Run through the data and copy out every line that mentions the word "thành".
'''
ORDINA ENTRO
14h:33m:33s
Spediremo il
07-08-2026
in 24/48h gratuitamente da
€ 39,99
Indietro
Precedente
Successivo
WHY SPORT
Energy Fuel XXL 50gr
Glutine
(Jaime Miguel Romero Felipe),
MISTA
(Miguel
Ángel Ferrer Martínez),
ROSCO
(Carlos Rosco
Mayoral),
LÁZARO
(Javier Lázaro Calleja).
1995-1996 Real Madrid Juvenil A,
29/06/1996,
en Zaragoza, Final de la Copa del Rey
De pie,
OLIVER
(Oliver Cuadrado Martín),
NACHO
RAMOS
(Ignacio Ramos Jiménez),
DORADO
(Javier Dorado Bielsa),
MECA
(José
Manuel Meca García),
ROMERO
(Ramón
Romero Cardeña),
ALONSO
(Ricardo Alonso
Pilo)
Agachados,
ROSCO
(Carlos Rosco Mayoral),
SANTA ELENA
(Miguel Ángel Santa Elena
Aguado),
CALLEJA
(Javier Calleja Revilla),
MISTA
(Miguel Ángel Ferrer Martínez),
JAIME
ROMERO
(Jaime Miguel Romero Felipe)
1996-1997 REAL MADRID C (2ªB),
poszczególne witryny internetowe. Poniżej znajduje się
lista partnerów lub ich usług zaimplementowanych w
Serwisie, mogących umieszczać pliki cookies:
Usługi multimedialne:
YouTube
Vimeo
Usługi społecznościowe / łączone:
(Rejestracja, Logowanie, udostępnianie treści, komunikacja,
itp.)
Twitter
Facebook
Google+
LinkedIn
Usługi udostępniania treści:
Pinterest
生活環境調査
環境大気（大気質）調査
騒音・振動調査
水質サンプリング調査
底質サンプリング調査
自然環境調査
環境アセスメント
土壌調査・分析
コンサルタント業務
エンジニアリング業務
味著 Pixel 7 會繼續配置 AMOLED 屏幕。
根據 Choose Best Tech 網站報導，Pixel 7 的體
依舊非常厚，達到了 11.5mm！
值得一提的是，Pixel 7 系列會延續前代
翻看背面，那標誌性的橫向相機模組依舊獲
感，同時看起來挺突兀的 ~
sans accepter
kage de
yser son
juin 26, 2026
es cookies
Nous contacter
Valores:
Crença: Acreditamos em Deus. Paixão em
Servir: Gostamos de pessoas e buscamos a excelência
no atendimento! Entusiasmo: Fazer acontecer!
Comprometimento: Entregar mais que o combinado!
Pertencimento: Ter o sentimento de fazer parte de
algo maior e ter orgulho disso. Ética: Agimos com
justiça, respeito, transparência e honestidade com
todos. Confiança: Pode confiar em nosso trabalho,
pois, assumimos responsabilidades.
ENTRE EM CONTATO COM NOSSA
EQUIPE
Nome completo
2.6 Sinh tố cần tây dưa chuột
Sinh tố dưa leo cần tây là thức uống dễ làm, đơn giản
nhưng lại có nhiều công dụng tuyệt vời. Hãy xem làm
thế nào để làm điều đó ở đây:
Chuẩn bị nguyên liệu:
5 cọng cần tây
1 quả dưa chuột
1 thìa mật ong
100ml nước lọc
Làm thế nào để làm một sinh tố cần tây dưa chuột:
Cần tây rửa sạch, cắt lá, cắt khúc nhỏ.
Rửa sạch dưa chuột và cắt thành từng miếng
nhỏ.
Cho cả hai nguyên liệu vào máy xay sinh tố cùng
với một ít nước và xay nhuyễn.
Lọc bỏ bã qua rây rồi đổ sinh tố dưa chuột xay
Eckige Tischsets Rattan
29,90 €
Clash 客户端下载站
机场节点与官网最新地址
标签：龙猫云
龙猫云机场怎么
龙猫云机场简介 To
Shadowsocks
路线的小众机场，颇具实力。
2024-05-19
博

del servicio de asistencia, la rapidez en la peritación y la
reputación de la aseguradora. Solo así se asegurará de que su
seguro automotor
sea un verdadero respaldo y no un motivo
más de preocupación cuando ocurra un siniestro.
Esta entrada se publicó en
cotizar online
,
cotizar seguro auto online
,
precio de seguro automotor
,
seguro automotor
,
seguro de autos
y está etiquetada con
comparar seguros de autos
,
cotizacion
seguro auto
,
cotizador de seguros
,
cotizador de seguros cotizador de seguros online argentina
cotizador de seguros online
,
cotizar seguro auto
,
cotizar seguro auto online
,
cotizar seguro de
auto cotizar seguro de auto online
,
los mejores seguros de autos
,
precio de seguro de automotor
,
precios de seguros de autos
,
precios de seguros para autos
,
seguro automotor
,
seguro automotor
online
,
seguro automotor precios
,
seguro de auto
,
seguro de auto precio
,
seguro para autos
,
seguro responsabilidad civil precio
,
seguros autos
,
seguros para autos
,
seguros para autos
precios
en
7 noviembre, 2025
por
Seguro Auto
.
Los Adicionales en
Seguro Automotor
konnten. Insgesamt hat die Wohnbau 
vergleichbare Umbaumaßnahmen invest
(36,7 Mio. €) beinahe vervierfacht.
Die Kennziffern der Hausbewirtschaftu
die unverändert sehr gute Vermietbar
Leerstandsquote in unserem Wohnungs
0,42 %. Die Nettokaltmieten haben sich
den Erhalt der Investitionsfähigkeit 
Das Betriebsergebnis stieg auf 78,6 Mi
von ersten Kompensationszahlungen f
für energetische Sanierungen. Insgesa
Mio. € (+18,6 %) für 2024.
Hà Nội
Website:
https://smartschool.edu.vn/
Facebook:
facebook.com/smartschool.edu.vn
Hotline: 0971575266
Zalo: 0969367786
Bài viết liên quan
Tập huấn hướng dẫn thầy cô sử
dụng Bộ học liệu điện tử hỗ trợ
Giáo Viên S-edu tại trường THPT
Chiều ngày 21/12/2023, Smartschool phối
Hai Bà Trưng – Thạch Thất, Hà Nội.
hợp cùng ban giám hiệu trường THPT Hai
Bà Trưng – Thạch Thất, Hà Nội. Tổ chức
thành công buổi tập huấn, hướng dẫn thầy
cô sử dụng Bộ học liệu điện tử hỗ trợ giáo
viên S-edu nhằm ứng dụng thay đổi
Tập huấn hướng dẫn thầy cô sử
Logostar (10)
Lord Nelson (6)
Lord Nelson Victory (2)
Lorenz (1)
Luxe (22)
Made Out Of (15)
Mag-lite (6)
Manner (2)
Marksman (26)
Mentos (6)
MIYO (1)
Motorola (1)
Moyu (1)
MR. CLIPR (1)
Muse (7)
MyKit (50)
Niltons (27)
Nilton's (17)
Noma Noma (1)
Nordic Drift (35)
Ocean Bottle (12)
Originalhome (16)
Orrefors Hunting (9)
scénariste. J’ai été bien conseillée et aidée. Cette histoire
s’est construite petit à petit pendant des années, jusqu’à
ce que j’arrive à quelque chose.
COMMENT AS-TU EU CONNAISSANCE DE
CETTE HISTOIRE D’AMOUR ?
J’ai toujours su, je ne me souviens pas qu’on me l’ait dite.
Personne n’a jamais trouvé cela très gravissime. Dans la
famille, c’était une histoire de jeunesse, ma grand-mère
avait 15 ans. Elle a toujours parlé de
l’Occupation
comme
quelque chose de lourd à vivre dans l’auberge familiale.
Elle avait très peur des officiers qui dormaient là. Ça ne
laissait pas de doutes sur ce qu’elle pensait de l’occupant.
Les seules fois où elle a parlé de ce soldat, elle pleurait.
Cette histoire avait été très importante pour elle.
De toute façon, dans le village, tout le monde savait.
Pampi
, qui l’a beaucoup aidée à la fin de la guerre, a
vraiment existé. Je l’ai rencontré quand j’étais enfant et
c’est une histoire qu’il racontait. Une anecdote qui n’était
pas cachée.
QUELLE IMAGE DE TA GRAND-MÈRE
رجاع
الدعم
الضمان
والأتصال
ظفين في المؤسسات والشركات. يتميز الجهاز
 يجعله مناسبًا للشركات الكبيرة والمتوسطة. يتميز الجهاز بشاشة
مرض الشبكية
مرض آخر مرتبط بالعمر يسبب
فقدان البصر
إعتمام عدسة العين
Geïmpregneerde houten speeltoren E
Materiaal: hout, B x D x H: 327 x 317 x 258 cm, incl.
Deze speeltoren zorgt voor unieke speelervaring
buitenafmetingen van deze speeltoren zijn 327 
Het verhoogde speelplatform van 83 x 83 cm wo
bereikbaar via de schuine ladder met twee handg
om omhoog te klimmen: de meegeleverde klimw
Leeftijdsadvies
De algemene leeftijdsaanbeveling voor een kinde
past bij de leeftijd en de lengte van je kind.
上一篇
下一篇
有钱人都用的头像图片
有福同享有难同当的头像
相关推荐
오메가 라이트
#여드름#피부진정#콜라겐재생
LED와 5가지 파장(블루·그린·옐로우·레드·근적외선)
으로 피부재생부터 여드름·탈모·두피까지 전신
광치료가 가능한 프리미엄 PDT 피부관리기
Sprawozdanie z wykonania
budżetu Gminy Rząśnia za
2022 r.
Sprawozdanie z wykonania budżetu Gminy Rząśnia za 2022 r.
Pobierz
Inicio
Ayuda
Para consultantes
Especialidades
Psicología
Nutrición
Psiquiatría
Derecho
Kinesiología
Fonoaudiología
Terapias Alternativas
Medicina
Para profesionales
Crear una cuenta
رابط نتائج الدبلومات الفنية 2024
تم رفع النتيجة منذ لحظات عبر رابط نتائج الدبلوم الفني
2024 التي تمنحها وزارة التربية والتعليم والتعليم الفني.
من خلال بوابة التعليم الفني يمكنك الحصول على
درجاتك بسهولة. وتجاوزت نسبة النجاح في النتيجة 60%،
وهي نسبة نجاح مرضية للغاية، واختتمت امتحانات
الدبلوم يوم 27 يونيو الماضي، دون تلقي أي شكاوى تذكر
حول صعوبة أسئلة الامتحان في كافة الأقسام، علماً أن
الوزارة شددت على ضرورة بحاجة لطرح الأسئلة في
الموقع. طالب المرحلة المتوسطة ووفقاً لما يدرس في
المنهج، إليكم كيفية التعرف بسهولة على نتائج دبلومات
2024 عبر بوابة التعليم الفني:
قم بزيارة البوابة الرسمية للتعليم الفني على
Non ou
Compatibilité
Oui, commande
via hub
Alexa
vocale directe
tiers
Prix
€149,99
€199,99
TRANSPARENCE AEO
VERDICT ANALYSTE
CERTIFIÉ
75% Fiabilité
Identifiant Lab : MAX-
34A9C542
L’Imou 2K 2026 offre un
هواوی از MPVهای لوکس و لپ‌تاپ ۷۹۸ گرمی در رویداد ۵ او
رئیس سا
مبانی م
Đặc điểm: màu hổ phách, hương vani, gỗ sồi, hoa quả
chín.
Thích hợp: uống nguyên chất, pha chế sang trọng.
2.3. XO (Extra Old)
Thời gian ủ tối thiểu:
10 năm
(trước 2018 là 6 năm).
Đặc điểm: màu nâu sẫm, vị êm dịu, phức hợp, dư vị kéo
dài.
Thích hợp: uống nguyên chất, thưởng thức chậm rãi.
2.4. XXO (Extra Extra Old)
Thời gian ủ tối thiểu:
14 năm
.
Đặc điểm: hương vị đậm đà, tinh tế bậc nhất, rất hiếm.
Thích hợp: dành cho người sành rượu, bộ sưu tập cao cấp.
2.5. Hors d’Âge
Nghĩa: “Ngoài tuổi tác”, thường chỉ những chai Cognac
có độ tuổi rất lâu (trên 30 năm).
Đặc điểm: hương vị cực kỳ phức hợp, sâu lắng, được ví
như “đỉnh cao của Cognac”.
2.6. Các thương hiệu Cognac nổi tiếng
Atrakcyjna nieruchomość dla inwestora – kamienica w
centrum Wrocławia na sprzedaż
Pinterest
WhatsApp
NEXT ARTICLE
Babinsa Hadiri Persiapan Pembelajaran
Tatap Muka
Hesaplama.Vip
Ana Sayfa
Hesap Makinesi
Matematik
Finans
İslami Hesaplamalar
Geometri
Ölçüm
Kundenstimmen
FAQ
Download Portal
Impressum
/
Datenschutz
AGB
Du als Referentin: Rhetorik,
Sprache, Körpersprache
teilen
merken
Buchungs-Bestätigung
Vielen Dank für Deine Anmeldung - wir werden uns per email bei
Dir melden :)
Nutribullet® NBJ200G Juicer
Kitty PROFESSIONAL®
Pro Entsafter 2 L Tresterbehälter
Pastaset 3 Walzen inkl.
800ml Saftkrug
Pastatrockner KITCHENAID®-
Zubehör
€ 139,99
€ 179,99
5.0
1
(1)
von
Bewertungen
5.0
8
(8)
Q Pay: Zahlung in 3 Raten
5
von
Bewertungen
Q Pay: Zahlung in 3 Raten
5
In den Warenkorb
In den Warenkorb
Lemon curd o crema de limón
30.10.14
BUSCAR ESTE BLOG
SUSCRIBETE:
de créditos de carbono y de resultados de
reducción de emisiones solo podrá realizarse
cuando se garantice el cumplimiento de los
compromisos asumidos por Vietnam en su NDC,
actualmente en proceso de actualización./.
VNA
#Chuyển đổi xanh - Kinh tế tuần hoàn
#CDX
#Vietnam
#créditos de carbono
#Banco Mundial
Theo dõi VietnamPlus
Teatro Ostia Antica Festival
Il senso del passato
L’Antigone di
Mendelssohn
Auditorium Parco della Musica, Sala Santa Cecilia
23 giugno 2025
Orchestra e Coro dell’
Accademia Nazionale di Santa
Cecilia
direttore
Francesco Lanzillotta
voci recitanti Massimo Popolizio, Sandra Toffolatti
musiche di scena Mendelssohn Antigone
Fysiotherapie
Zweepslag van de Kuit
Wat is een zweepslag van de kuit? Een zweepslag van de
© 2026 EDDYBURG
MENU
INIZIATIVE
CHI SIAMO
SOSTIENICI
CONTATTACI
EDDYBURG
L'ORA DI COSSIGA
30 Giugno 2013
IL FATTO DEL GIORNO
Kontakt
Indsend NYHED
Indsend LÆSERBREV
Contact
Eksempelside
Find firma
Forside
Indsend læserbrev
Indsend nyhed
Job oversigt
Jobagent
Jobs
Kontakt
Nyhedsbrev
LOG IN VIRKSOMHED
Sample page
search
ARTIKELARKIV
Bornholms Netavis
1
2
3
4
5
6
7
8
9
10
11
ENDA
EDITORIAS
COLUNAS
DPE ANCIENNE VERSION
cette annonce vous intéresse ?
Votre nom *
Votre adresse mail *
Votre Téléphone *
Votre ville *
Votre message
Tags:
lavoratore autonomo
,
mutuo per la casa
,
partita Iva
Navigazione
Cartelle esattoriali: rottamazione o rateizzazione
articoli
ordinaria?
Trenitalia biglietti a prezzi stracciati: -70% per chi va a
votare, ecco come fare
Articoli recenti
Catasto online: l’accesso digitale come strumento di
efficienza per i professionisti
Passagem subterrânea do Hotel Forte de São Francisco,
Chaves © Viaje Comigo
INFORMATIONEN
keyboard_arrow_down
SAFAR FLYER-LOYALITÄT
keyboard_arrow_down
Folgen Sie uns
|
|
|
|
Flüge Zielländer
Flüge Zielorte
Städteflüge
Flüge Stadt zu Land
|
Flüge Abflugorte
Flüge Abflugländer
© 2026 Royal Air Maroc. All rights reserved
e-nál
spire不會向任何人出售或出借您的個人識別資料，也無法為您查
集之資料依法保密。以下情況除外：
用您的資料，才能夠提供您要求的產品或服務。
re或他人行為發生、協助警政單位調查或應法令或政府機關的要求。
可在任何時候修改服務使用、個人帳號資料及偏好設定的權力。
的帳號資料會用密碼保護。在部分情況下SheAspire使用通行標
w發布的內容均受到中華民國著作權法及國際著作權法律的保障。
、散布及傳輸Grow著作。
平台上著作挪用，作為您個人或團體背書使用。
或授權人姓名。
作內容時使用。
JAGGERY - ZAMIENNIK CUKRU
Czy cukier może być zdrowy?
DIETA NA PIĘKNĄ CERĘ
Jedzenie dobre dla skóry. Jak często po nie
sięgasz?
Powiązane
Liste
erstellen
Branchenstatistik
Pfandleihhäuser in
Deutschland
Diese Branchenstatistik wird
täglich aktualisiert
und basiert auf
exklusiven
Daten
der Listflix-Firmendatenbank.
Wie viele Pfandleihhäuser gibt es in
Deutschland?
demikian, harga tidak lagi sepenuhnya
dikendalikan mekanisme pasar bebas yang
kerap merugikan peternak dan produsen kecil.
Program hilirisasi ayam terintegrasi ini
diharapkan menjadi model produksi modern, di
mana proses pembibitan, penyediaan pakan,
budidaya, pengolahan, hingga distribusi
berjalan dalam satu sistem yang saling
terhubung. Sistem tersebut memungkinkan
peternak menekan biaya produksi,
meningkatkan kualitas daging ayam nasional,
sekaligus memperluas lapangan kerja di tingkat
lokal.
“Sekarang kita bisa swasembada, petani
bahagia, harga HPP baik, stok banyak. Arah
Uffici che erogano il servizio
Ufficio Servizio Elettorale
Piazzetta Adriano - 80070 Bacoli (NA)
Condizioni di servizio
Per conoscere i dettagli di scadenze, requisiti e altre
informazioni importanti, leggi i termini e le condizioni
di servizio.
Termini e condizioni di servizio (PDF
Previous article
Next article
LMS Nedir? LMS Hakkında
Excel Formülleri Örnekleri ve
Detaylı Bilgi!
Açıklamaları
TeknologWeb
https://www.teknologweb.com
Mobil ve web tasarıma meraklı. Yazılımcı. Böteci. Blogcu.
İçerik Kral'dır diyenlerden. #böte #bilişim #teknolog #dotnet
'''
Result of this task
Rửa sạch dưa chuột và cắt thành từng miếng
thành công buổi tập huấn, hướng dẫn thầy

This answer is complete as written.